A group of soldiers in Afghanistan who received too much danger pay due to an "administrative error" won't have to reimburse the government for the overpayment, Defence Minister Peter MacKay said Monday.

The minister's office said Monday the error could have affected as many as 100 soldiers, many of them stationed in the northern city of Mazar-i-Sharif, and involved payments over 9 months totalling $900 to $1,500 per soldier.

A report in the Ottawa Citizen Monday cited anonymous sources among the troops, who said they were told they'd have to reimburse the money as soon as possible. They said they felt betrayed, but feared retribution for coming forward.

"I firmly believe that this is unfair to penalize soldiers and their families as the result of an accounting error, and so we will not be asking our soldiers to pay back the difference," the defence minister said Monday in the House of Commons.

"Earlier today I instructed my department to take whatever steps are necessary to reverse this collection," MacKay said.

MacKay said it only came "recently" to his attention.

Earlier this month, Prime Minister Stephen Harper's office said it was reversing a decision by bureaucrats to impose a $500 cut in danger pay for Canadian Forces personnel in Afghanistan, following a report on the cut by Radio-Canada/CBC. MacKay's office later clarified that it had asked officials to "re-examine" the move.

"This is the second incident in two weeks where Conservatives have tried to short-change soldiers who were placed in harm's way," Opposition Leader Tom Mulcair said during question period's opening round with Prime Minister Stephen Harper.

"Now that it's in the media they agree to back down," Mulcair continued in French. "They can blame others as much as they want.
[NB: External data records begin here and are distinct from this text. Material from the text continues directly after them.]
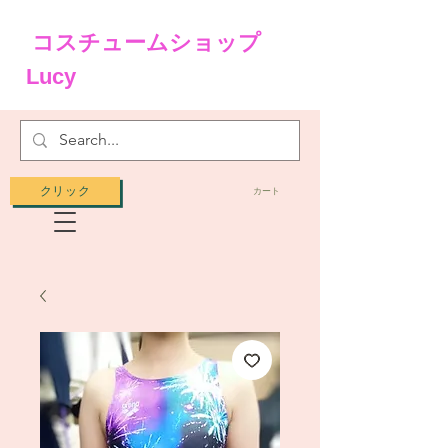
コスチュームショップ
Lucy
クリック
カート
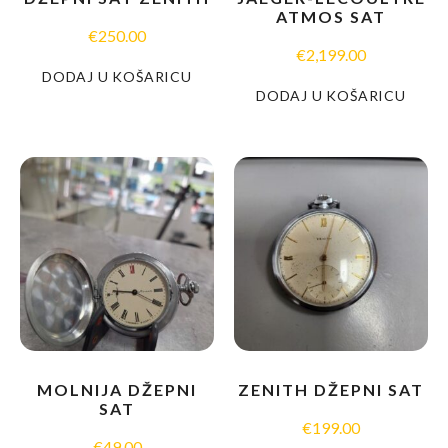
ATMOS SAT
€
250.00
€
2,199.00
DODAJ U KOŠARICU
DODAJ U KOŠARICU
MOLNIJA DŽEPNI
ZENITH DŽEPNI SAT
SAT
€
199.00
€
49.00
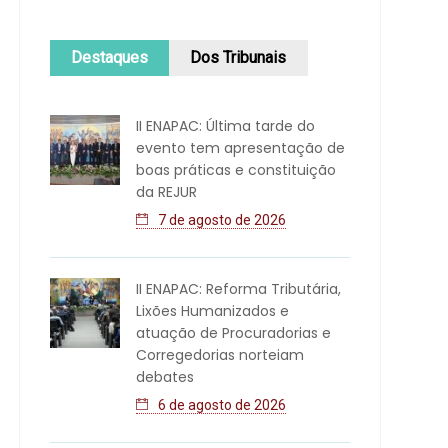
Destaques
Dos Tribunais
II ENAPAC: Última tarde do
evento tem apresentação de
boas práticas e constituição
da REJUR
7 de agosto de 2026
II ENAPAC: Reforma Tributária,
Lixões Humanizados e
atuação de Procuradorias e
Corregedorias norteiam
debates
6 de agosto de 2026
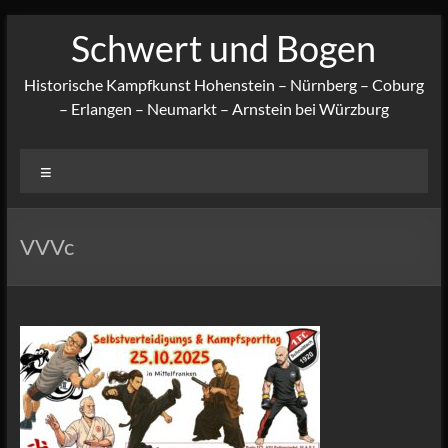
Zum
Schwert und Bogen
Inhalt
springen
Historische Kampfkunst Hohenstein – Nürnberg – Coburg
– Erlangen – Neumarkt – Arnstein bei Würzburg
Menü
VVVc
This is the responsibility of the minister of national defence...will he admit that he's lost control of his department?"

Harper said the error was "certainly not the fault of the soldiers themselves."
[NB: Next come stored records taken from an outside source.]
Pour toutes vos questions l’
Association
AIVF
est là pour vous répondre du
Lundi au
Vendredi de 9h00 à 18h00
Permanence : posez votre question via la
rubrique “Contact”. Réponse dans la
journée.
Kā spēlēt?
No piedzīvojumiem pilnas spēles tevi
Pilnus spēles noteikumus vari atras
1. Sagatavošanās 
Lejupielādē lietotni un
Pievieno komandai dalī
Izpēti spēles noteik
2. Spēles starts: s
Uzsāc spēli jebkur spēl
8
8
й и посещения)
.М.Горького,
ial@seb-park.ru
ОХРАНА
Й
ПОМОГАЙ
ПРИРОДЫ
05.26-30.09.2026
"For that reason... they will not have to repay those amounts," he said, pledging his government's continued support for the mission in Afghanistan.

NDP questions defence department's priorities

"Why did [MacKay] let his department go after our soldiers in Mazar-i-Sharif while spending hundreds of millions of dollars on a new campus for DND headquarters and saving money there?" said NDP defence critic Jack Harris.

"This $1,600 amounts to about two nights for Bev Oda at the Savoy Hotel or 1/134th of what the Conservatives spend every day on advertising," Harris added during his next question, noting that the government still had not changed its mind about reducing soldiers' danger pay. "Is the only hope for our soldiers to keep leaking the government's badly-thought-out decisions?"

"We have the utmost respect for members of the armed forces and their families, particularly those who are deployed," MacKay said. "As a result I have directed that this clawback not occur."

The Citizen report said soldiers in Mazar-i-Sharif were supposed to receive a lower rate of danger pay than soldiers in Kabul but were paid the same amount, resulting in the discrepancy.

"New day, new screw-up and blame the bureaucrats," said Liberal defence critic John McKay, noting both danger-pay decisions were reversed once leaked to the media.

MacKay's office said Monday it is still awaiting the review by an arms-length committee at Treasury Board of the decision to cut danger pay for all soldiers stationed in the country. That cut came into effect April 15, but MacKay's office said last week that while soldiers would see a dip in their next paycheque, the amount would be made up in subsequent paycheques.

There are currently 930 members of the Canadian Forces in Afghanistan on a tour that ends in late summer. They make up the bulk of the total 980 Canadian Forces personnel currently entitled to danger pay allowances, DND said.

Canada has committed to providing troops to support the training of Afghan soldiers until March 2014.